I have been observing really slow start up times for restoring snapshots in elasticsearch. I am using graphana as a tool to monitor the cluster. As you can see the snapshot was started around 17:15 and only saw significant network usage about 3 hours later.

Is this normal? how does the restore process work and why does it not start immediately ?

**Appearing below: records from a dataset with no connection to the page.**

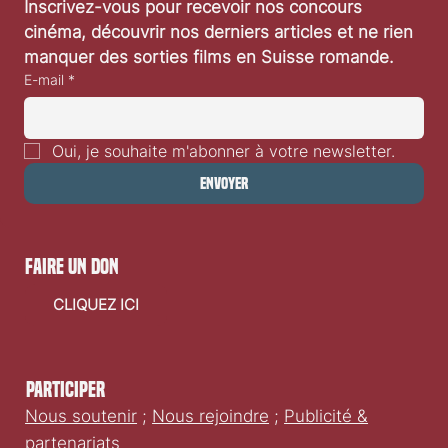
Inscrivez-vous pour recevoir nos concours 
cinéma, découvrir nos derniers articles et ne rien 
manquer des sorties films en Suisse romande.
E-mail
*
Oui, je souhaite m'abonner à votre newsletter.
Envoyer
faire un don
CLIQUEZ ICI
Participer
Nous soutenir
;
Nous rejoindre
;
Publicité &
partenariats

It is worth mentioning that this snapshot did not successfully finish (reasons unknown), but similar behaviour have been observed with previous snapshots.

image

image

I am restoring one index with 13.2G documents with 470 shards, about 25T of data, restoring 1 replica and adding 1 replica in the restore process. I'm looking at accelerating as there is a huge 3 hour lag before it actually starts and it only goes up to 20Mb/s which is slow considering all these services are being hosted in GCP so we should be able to getting higher internal bandwidth speeds. In an attempt to speed up the process I have made the following changes:

{
  "persistent": {
    "indices.recovery.max_bytes_per_sec": "250mb",
    "indices.recovery.max_concurrent_file_chunks": 5,
    "indices.recovery.concurrent_streams": 10,
    "cluster.routing.allocation.node_concurrent_recoveries": 10,
		"cluster.routing.allocation.node_initial_primaries_recoveries": 20

  }
}

Any recommendations or rules of thumb to these settings would be appreciated.

Thank you in advance.

EDIT:

There doesn't seem to be any pending tasks when I get _cluster/pending_tasks

{
    "tasks": []
}

and cluster health :

{
"cluster_name": "elasticsearch",
"status": "red",
"timed_out": false,
"number_of_nodes": 7,
"number_of_data_nodes": 7,
"active_primary_shards": 5,
"active_shards": 10,
"relocating_shards": 0,
"initializing_shards": 140,
"unassigned_shards": 1270,
"delayed_unassigned_shards": 0,
"number_of_pending_tasks": 0,
"number_of_in_flight_fetch": 0,
"task_max_waiting_in_queue_millis": 0,
"active_shards_percent_as_number": 0.7042253521126761
}

the network bandwith continues at only a few Kb/s:
image

Operation/s:

CPU usage:
image

Document Count and Indexing Rate:

It's seems to be writing docs but at really slow pace. I suspect this will speed up soon, but this stage is very slow.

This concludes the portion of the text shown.